I would like to calculate the daily sales from average sales using the following function:
def derive_daily_sales(avg_sales_series, period, first_day_sales):
"""
derive the daily sales from previous_avg_sales start date to current_avg_sales end date
for detail formula, please refer to README.md
@avg_sales_series: an array of avg sales(e.g. 2020-08-04 to 2020-08-06)
@period: the averaging period in days (e.g. 30 days, 90 days)
@first_day_sales: the sales at the first day of previous_avg_sales
"""
x_n1 = avg_sales_series[-1]*period - avg_sales_series[0]*period + first_day_sales
return x_n1
The avg_sales_series is supposed to be a pandas series.

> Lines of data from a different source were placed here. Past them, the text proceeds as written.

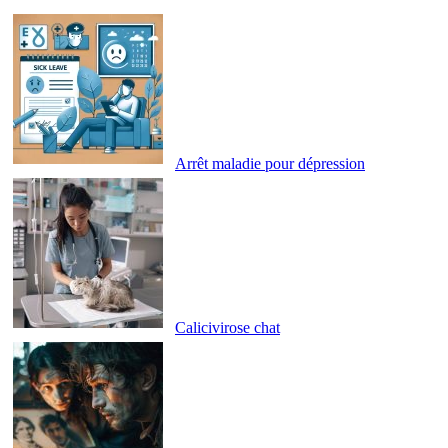
Arrêt maladie pour dépression
Calicivirose chat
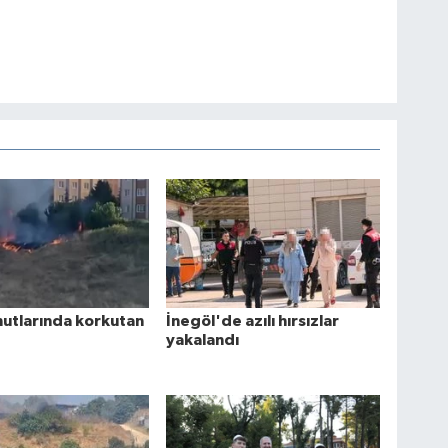
utlarında korkutan
İnegöl'de azılı hırsızlar
yakalandı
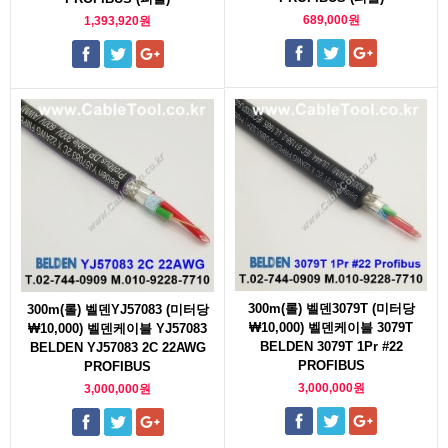
689,000원
1,393,920원
300m(롤) 벨덴3079T (미터당
300m(롤) 벨덴YJ57083 (미터당
₩10,000) 벨덴케이블 3079T
₩10,000) 벨덴케이블 YJ57083
BELDEN 3079T 1Pr #22
BELDEN YJ57083 2C 22AWG
PROFIBUS
PROFIBUS
3,000,000원
3,000,000원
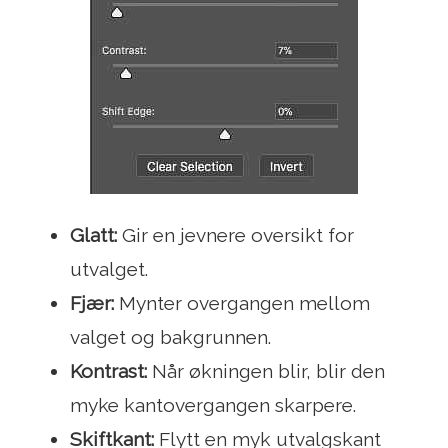
Glatt:
Gir en jevnere oversikt for
utvalget.
Fjær:
Mynter overgangen mellom
valget og bakgrunnen.
Kontrast:
Når økningen blir, blir den
myke kantovergangen skarpere.
Skiftkant:
Flytt en myk utvalgskant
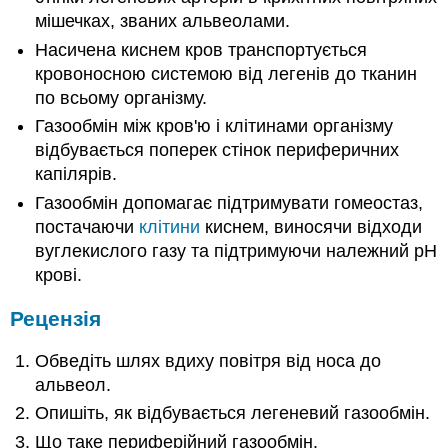
мішечках, званих альвеолами.
Насичена киснем кров транспортується
кровоносною системою від легенів до тканин
по всьому організму.
Газообмін між кров'ю і клітинами організму
відбувається поперек стінок периферичних
капілярів.
Газообмін допомагає підтримувати гомеостаз,
постачаючи
клітини
киснем, виносячи відходи
вуглекислого газу та підтримуючи належний рН
крові.
Рецензія
Обведіть шлях вдиху повітря від носа до
альвеол.
Опишіть, як відбувається легеневий газообмін.
Що таке периферійний газообмін.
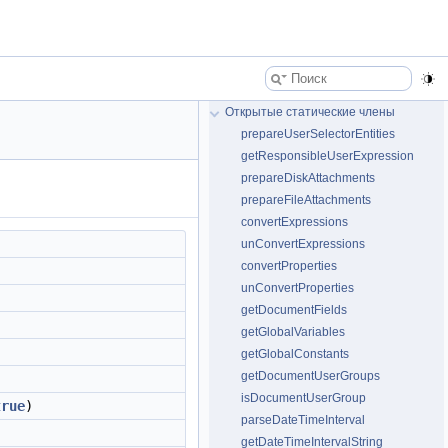
Открытые статические члены
prepareUserSelectorEntities
getResponsibleUserExpression
prepareDiskAttachments
prepareFileAttachments
convertExpressions
unConvertExpressions
convertProperties
unConvertProperties
getDocumentFields
getGlobalVariables
getGlobalConstants
getDocumentUserGroups
isDocumentUserGroup
true
)
parseDateTimeInterval
getDateTimeIntervalString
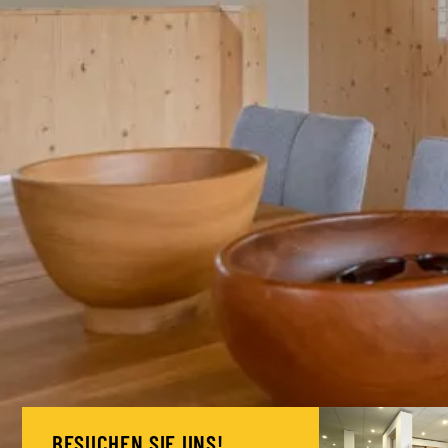
BESUCHEN SIE UNS!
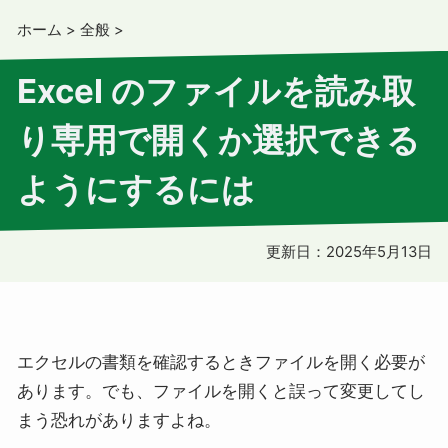
ホーム
>
全般
>
Excel のファイルを読み取
り専用で開くか選択できる
ようにするには
更新日：
2025年5月13日
エクセルの書類を確認するときファイルを開く必要が
あります。でも、ファイルを開くと誤って変更してし
まう恐れがありますよね。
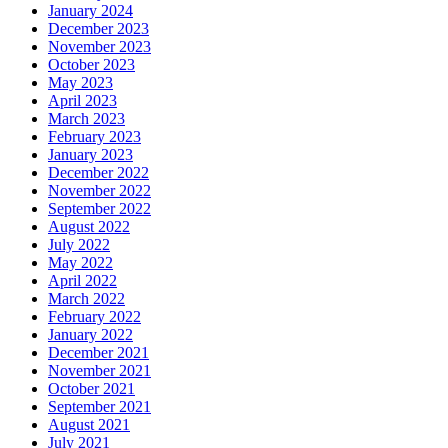
January 2024
December 2023
November 2023
October 2023
May 2023
April 2023
March 2023
February 2023
January 2023
December 2022
November 2022
September 2022
August 2022
July 2022
May 2022
April 2022
March 2022
February 2022
January 2022
December 2021
November 2021
October 2021
September 2021
August 2021
July 2021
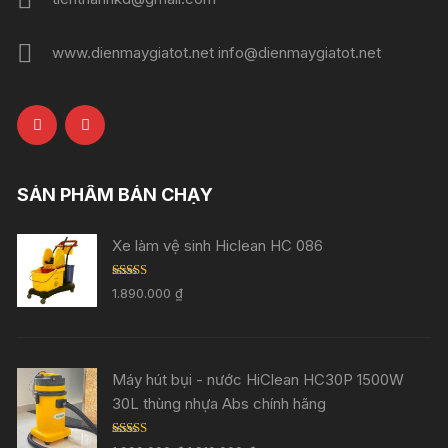
www.dienmaygiatot.net info@dienmaygiatot.net
SẢN PHẨM BÁN CHẠY
Xe làm vệ sinh Hiclean HC 086
Rated
5.00
1.890.000
₫
out of 5
Máy hút bụi - nước HiClean HC30P 1500W
30L thùng nhựa Abs chính hãng
Rated
5.00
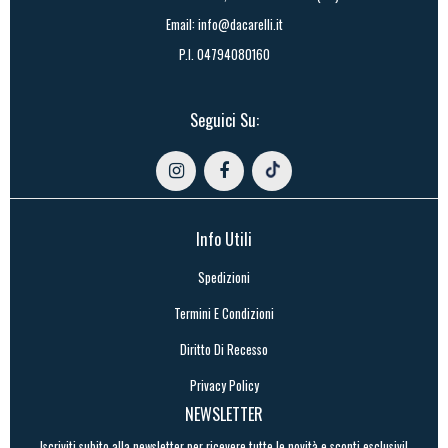
Email:
info@dacarelli.it
P.I. 04794080160
Seguici Su:
Info Utili
Spedizioni
Termini E Condizioni
Diritto Di Recesso
Privacy Policy
NEWSLETTER
Iscriviti subito alla newsletter per ricevere tutte le novità e sconti esclusivi!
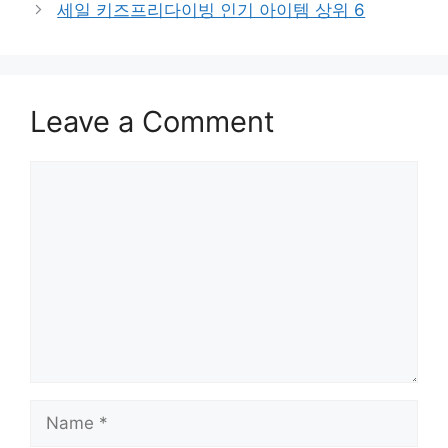
세일 키즈프리다이빙 인기 아이템 상위 6
Leave a Comment
Comment
Name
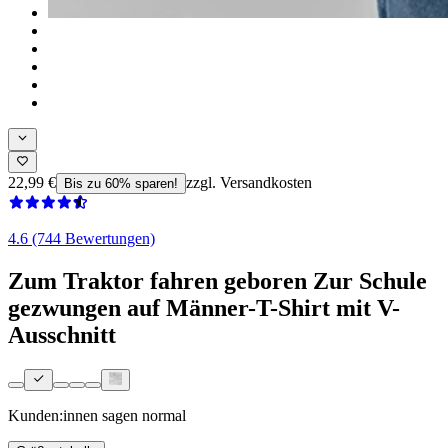
22,99 €
zzgl. Versandkosten
Bis zu 60% sparen!
4.6 (744 Bewertungen)
Zum Traktor fahren geboren Zur Schule
gezwungen auf Männer-T-Shirt mit V-
Ausschnitt
Kunden:innen sagen
normal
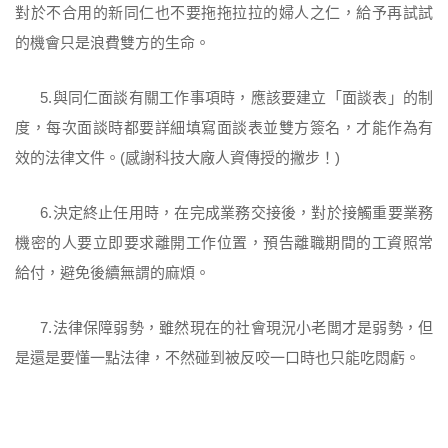
對於不合用的新同仁也不要拖拖拉拉的婦人之仁，給予再試試
的機會只是浪費雙方的生命。
5.與同仁面談有關工作事項時，應該要建立「面談表」的制
度，每次面談時都要詳細填寫面談表並雙方簽名，才能作為有
效的法律文件。(感謝科技大廠人資傳授的撇步！)
6.決定終止任用時，在完成業務交接後，對於接觸重要業務
機密的人要立即要求離開工作位置，預告離職期間的工資照常
給付，避免後續無謂的麻煩。
7.法律保障弱勢，雖然現在的社會現況小老闆才是弱勢，但
是還是要懂一點法律，不然碰到被反咬一口時也只能吃悶虧。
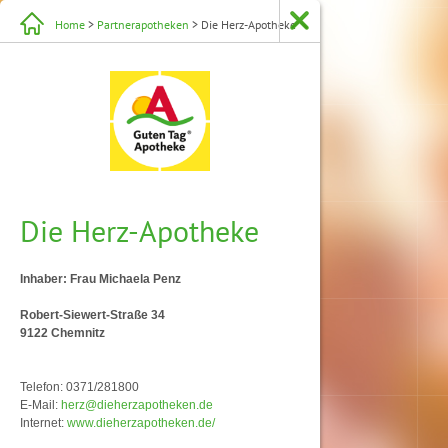
Home
>
Partnerapotheken
> Die Herz-Apotheke
Die Herz-Apotheke
Inhaber: Frau Michaela Penz
Robert-Siewert-Straße 34
9122 Chemnitz
Telefon: 0371/281800
E-Mail:
herz@dieherzapotheken.de
Internet:
www.dieherzapotheken.de/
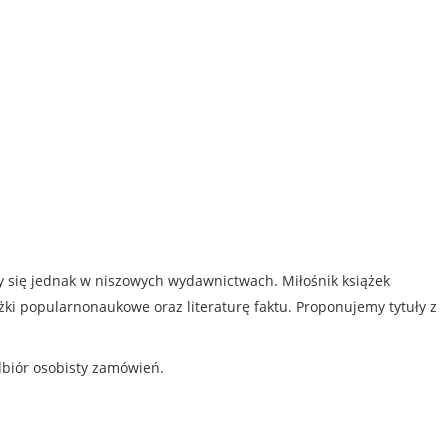
my się jednak w niszowych wydawnictwach. Miłośnik książek
iążki popularnonaukowe oraz literaturę faktu. Proponujemy tytuły z
dbiór osobisty zamówień.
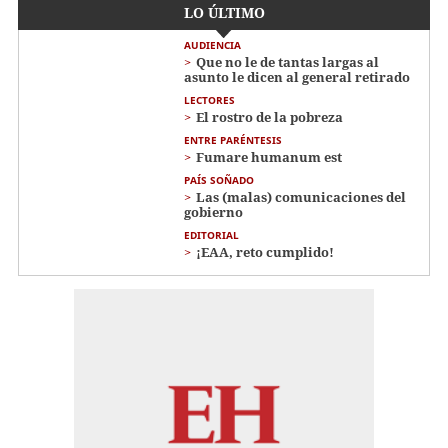
LO ÚLTIMO
AUDIENCIA
Que no le de tantas largas al
asunto le dicen al general retirado
LECTORES
El rostro de la pobreza
ENTRE PARÉNTESIS
Fumare humanum est
PAÍS SOÑADO
Las (malas) comunicaciones del
gobierno
EDITORIAL
¡EAA, reto cumplido!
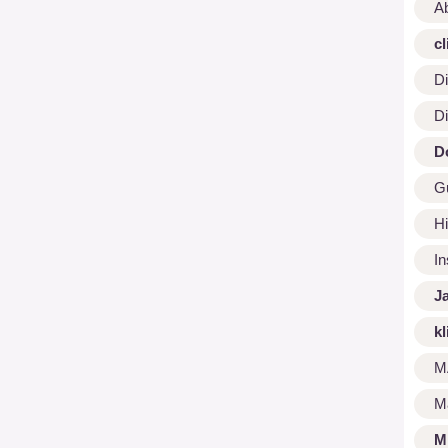
A
cl
Di
Di
D
G
Hi
I
J
kl
M
M
M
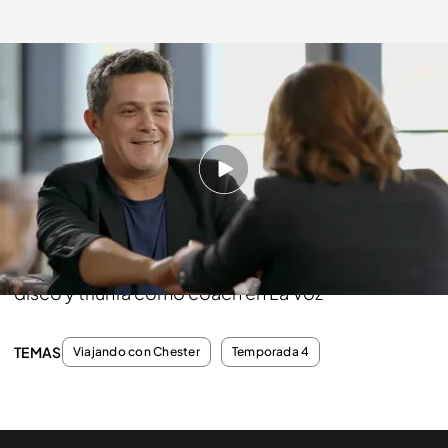
cuatro.com
31 MAY 2015 - 23:30h.
Compartir
Disfruta con la entrevista completa de Pepa
Bueno al cantante español que presenta nuevo
disco y triunfa como coach en La Voz
TEMAS
Viajando con Chester
Temporada 4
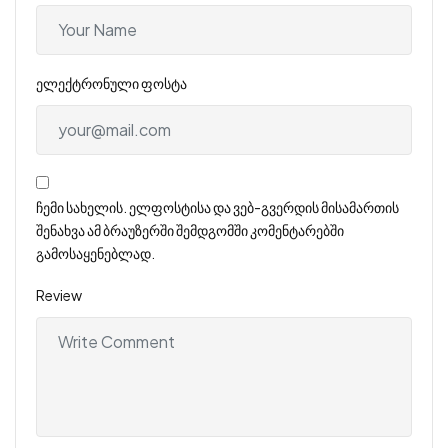
ელექტრონული ფოსტა
ჩემი სახელის. ელფოსტისა და ვებ-გვერდის მისამართის
შენახვა ამ ბრაუზერში შემდგომში კომენტარებში
გამოსაყენებლად.
Review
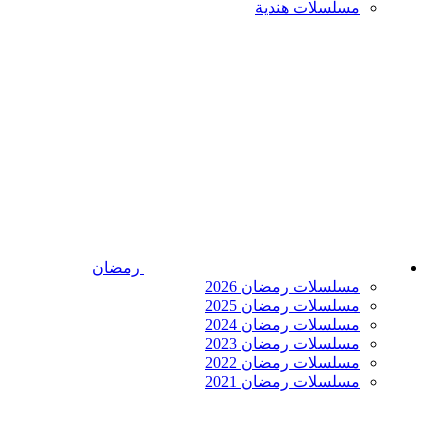
مسلسلات هندية
رمضان
مسلسلات رمضان 2026
مسلسلات رمضان 2025
مسلسلات رمضان 2024
مسلسلات رمضان 2023
مسلسلات رمضان 2022
مسلسلات رمضان 2021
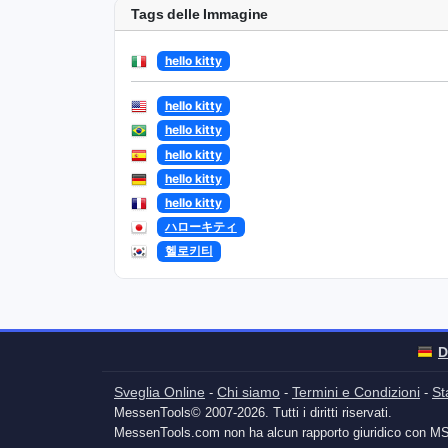
Tags delle Immagine
hello kitty
hello kitty
hello kitty
hello kitty
hello kitty
hello kitty
ハローキティ
헬로키티
D
Sveglia Online
Chi siamo
Termini e Condizioni
St
-
-
-
MessenTools© 2007-2026. Tutti i diritti riservati.
MessenTools.com non ha alcun rapporto giuridico con M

The dataframe looks like the following:
date, customer_id, avg_30_day_sales
12/08/2020, 1, 30
13/08/2020, 1, 40
14/08/2020, 1, 40
12/08/2020, 2, 20
13/08/2020, 2, 40
14/08/2020, 2, 30
I would like to first groupby customer_id and sort by date. Then, get the rolling window of size 2. And apply the custom function derive_daily_sales assuming that period=30 and first_day_sales equal to the first avg_30_day_sales.
I tried:
df_sales_grouped = df_sales.sort_values('date').groupby(['customer_id','date'])]
df_daily_sales['daily_sales'] = df_sales_grouped['avg_30_day_sales'].rolling(2).apply(derive_daily_sales, axis=1, period=30, first_day_sales= df_sales['avg_30_day_sales'][0])